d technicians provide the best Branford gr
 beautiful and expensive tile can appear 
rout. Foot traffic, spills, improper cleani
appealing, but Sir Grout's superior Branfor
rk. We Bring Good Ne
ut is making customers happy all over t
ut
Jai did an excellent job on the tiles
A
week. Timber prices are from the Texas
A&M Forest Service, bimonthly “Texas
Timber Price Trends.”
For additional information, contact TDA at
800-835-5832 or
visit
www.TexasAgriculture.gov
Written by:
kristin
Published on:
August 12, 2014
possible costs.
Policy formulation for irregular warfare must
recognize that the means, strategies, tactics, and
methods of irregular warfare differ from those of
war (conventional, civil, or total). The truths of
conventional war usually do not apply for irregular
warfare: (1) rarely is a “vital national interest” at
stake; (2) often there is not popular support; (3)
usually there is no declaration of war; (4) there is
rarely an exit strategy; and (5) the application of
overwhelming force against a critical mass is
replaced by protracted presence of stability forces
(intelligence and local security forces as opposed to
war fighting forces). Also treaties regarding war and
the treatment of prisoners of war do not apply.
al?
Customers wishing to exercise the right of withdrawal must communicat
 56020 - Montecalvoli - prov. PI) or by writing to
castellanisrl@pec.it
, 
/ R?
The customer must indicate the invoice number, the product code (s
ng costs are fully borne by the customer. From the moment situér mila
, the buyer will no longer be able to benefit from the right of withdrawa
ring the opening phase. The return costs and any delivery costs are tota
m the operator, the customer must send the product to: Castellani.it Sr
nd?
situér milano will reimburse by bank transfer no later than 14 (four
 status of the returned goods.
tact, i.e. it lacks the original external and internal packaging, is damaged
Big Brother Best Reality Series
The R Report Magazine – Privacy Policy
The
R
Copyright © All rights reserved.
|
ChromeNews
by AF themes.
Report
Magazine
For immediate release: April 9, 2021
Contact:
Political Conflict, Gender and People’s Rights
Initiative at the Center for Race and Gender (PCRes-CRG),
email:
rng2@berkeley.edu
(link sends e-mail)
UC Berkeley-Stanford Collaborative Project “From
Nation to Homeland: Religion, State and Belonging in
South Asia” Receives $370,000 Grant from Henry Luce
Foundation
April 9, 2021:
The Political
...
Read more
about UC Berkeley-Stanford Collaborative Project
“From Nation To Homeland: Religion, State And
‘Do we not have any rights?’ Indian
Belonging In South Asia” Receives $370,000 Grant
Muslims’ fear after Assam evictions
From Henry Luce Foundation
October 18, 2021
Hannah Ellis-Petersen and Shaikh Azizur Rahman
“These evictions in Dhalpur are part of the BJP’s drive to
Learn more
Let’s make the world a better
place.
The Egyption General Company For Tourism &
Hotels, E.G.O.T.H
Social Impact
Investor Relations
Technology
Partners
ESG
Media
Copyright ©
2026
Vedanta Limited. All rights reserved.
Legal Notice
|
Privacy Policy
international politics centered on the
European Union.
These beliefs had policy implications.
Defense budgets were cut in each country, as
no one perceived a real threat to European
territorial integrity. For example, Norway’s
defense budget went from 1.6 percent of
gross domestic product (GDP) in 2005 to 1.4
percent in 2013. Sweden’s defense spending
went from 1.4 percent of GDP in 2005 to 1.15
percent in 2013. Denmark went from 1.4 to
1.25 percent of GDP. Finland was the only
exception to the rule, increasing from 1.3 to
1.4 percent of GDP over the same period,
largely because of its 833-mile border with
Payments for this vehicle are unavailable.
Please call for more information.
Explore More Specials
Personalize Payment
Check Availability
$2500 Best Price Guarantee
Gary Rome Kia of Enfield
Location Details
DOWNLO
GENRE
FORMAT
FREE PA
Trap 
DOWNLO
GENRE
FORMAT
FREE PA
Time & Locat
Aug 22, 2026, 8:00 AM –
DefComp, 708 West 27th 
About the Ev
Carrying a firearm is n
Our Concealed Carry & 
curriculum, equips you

▶ **WHAT YOU SHOULD DO**
The full listing is to be restated word for word.

▶ **TASK ANSWER**
d technicians provide the best Branford gr
 beautiful and expensive tile can appear 
rout. Foot traffic, spills, improper cleani
appealing, but Sir Grout's superior Branfor
rk. We Bring Good Ne
ut is making customers happy all over t
ut
Jai did an excellent job on the tiles
A
week. Timber prices are from the Texas
A&M Forest Service, bimonthly “Texas
Timber Price Trends.”
For additional information, contact TDA at
800-835-5832 or
visit
www.TexasAgriculture.gov
Written by:
kristin
Published on:
August 12, 2014
possible costs.
Policy formulation for irregular warfare must
recognize that the means, strategies, tactics, and
methods of irregular warfare differ from those of
war (conventional, civil, or total). The truths of
conventional war usually do not apply for irregular
warfare: (1) rarely is a “vital national interest” at
stake; (2) often there is not popular support; (3)
usually there is no declaration of war; (4) there is
rarely an exit strategy; and (5) the application of
overwhelming force against a critical mass is
replaced by protracted presence of stability forces
(intelligence and local security forces as opposed to
war fighting forces). Also treaties regarding war and
the treatment of prisoners of war do not apply.
al?
Customers wishing to exercise the right of withdrawal must communicat
 56020 - Montecalvoli - prov. PI) or by writing to
castellanisrl@pec.it
, 
/ R?
The customer must indicate the invoice number, the product code (s
ng costs are fully borne by the customer. From the moment situér mila
, the buyer will no longer be able to benefit from the right of withdrawa
ring the opening phase. The return costs and any delivery costs are tota
m the operator, the customer must send the product to: Castellani.it Sr
nd?
situér milano will reimburse by bank transfer no later than 14 (four
 status of the returned goods.
tact, i.e. it lacks the original external and internal packaging, is damaged
Big Brother Best Reality Series
The R Report Magazine – Privacy Policy
The
R
Copyright © All rights reserved.
|
ChromeNews
by AF themes.
Report
Magazine
For immediate release: April 9, 2021
Contact:
Political Conflict, Gender and People’s Rights
Initiative at the Center for Race and Gender (PCRes-CRG),
email:
rng2@berkeley.edu
(link sends e-mail)
UC Berkeley-Stanford Collaborative Project “From
Nation to Homeland: Religion, State and Belonging in
South Asia” Receives $370,000 Grant from Henry Luce
Foundation
April 9, 2021:
The Political
...
Read more
about UC Berkeley-Stanford Collaborative Project
“From Nation To Homeland: Religion, State And
‘Do we not have any rights?’ Indian
Belonging In South Asia” Receives $370,000 Grant
Muslims’ fear after Assam evictions
From Henry Luce Foundation
October 18, 2021
Hannah Ellis-Petersen and Shaikh Azizur Rahman
“These evictions in Dhalpur are part of the BJP’s drive to
Learn more
Let’s make the world a better
place.
The Egyption General Company For Tourism &
Hotels, E.G.O.T.H
Social Impact
Investor Relations
Technology
Partners
ESG
Media
Copyright ©
2026
Vedanta Limited. All rights reserved.
Legal Notice
|
Privacy Policy
international politics centered on the
European Union.
These beliefs had policy implications.
Defense budgets were cut in each country, as
no one perceived a real threat to European
territorial integrity. For example, Norway’s
defense budget went from 1.6 percent of
gross domestic product (GDP) in 2005 to 1.4
percent in 2013. Sweden’s defense spending
went from 1.4 percent of GDP in 2005 to 1.15
percent in 2013. Denmark went from 1.4 to
1.25 percent of GDP. Finland was the only
exception to the rule, increasing from 1.3 to
1.4 percent of GDP over the same period,
largely because of its 833-mile border with
Payments for this vehicle are unavailable.
Please call for more information.
Explore More Specials
Personalize Payment
Check Availability
$2500 Best Price Guarantee
Gary Rome Kia of Enfield
Location Details
DOWNLO
GENRE
FORMAT
FREE PA
Trap 
DOWNLO
GENRE
FORMAT
FREE PA
Time & Locat
Aug 22, 2026, 8:00 AM –
DefComp, 708 West 27th 
About the Ev
Carrying a firearm is n
Our Concealed Carry & 
curriculum, equips you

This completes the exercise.